Tokyo Cap-and-Trade Cuts CO2 23% in Second Year
Tokyo’s cap-and-trade program has achieved a 23 percent reduction in emissions in its second year, according to a report published by the Tokyo Metropolitan Government (TMG).
The fiscal year 2011 report compiled GHG emissions reports, submitted by the end of November 2012, from 934 facilities. TMG found total emissions for 2011 were 7.22 million metric tons CO2, a 2.16 million reduction from base-year emissions, which were 9.38 million metric tons CO2.
Base-year emissions are the average emissions of three consecutive fiscal years selected between FY2002 and FY2007.
The 2011 emissions represent an additional 10-point reduction from 2010 emissions, which showed a 13 percent reduction from base-year emissions.
The TMG attributes much of the 2011 reduction to that year’s earthquake, which shut off power to many businesses.
At that point, the city already had an energy conservation system, imposed by the cap-and-trade program. Under the program, facilities with annual energy usage equivalent to 1,500 kL or more in crude oil equivalent are required to reduce energy-related CO2 emissions during a five-year compliance period from fiscal year 2010 through 2014. Office buildings must cut their emissions 8 percent, and factories and other industrial facilities must reduce their emissions 6 percent.

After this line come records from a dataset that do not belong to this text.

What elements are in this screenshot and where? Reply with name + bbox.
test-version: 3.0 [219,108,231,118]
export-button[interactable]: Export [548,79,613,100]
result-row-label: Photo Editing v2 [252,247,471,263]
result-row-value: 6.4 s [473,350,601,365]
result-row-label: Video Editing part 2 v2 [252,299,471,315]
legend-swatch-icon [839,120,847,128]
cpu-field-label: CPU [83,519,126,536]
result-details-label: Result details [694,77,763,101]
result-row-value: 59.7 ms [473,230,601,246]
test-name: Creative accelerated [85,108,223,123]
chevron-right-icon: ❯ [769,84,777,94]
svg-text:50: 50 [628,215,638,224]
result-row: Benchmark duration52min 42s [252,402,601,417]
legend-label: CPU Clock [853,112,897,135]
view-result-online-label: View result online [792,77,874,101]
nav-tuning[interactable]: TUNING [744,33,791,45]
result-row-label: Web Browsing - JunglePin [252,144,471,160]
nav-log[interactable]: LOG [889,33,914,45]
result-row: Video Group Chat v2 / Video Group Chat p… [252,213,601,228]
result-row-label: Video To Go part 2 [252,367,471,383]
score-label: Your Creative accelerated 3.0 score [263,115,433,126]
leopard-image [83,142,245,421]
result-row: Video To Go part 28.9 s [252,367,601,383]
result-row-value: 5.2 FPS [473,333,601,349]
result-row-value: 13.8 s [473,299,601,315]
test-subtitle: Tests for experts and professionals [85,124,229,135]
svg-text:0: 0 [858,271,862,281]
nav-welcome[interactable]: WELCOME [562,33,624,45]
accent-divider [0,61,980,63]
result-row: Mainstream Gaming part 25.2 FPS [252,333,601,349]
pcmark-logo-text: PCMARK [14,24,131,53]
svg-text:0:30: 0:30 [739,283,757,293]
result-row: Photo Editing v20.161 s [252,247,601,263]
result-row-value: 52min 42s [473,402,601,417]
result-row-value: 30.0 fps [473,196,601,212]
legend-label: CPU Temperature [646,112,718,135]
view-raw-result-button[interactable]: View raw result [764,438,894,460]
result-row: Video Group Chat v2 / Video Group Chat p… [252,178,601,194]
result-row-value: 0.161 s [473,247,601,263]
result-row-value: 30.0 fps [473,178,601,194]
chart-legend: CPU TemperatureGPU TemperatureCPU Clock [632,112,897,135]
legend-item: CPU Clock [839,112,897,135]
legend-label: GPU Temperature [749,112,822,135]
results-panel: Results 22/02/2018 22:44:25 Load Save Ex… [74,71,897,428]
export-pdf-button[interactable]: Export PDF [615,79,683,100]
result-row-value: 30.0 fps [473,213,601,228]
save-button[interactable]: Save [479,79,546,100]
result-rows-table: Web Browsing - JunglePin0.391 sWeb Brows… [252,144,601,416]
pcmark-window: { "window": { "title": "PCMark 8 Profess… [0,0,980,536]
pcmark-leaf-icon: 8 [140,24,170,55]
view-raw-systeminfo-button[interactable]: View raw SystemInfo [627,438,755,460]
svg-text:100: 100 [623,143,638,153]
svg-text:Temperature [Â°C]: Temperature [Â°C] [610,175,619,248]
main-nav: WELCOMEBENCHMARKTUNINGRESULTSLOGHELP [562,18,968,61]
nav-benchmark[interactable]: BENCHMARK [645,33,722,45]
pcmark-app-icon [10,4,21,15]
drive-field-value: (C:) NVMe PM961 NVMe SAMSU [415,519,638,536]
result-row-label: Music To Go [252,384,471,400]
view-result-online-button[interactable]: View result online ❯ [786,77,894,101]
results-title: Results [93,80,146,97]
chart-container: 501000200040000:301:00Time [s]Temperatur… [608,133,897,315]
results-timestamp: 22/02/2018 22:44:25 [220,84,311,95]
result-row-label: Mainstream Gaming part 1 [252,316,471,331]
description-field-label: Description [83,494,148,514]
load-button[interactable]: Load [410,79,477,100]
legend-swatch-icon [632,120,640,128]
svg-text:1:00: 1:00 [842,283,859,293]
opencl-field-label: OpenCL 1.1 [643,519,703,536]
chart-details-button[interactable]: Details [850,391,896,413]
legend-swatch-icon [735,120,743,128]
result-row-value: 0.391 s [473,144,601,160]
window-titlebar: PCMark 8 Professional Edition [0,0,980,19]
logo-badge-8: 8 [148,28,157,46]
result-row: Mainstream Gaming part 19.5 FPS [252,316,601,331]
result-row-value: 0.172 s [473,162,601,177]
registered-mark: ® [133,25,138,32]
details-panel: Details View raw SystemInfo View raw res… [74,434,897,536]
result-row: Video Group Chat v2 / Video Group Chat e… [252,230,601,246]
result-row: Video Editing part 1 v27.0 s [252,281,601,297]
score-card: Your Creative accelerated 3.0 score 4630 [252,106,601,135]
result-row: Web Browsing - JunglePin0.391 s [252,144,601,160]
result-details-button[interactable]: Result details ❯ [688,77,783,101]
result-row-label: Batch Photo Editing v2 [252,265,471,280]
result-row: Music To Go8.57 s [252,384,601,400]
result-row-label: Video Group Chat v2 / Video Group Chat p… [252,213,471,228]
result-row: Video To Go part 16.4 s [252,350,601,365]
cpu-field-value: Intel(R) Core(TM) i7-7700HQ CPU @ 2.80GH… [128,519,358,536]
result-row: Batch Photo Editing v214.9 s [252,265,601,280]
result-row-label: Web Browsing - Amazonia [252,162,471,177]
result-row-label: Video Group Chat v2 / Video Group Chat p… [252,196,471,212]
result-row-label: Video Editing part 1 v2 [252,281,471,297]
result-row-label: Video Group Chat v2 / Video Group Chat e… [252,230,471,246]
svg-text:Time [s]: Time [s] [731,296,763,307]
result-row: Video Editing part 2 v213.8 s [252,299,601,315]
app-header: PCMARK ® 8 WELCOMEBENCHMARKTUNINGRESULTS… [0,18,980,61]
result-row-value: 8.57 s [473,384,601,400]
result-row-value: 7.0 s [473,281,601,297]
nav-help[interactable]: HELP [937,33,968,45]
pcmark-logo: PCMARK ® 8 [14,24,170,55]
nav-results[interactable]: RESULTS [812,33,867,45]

Owners of facilities covered by the cap-and-trade program must report their emissions to the TMG by the end of November every year.
According to the TMG, in 2010, 64 percent of facilities reduced carbon emissions by more than was required (see chart). In 2011, the number increased to 93 percent, with 70 percent reducing more than 17 percent, the planned reduction obligation for the second compliance period from 2015 through 2019.
In other carbon trading news, last week the European Energy Exchange cancelled its scheduled auction of EU carbon credits. The unsold credits will be added to Germany’s next four auctions, the European Energy Exchange said.
Record-low bids from utilities, factories and banks forced the auction’s cancellation, Bloomberg reports.
The cancelled auction has added to the EU’s oversupply of carbon permits, and on Jan. 21, the European price of carbon hit a record low, falling below €4.8 ($6.39), the BBC reports.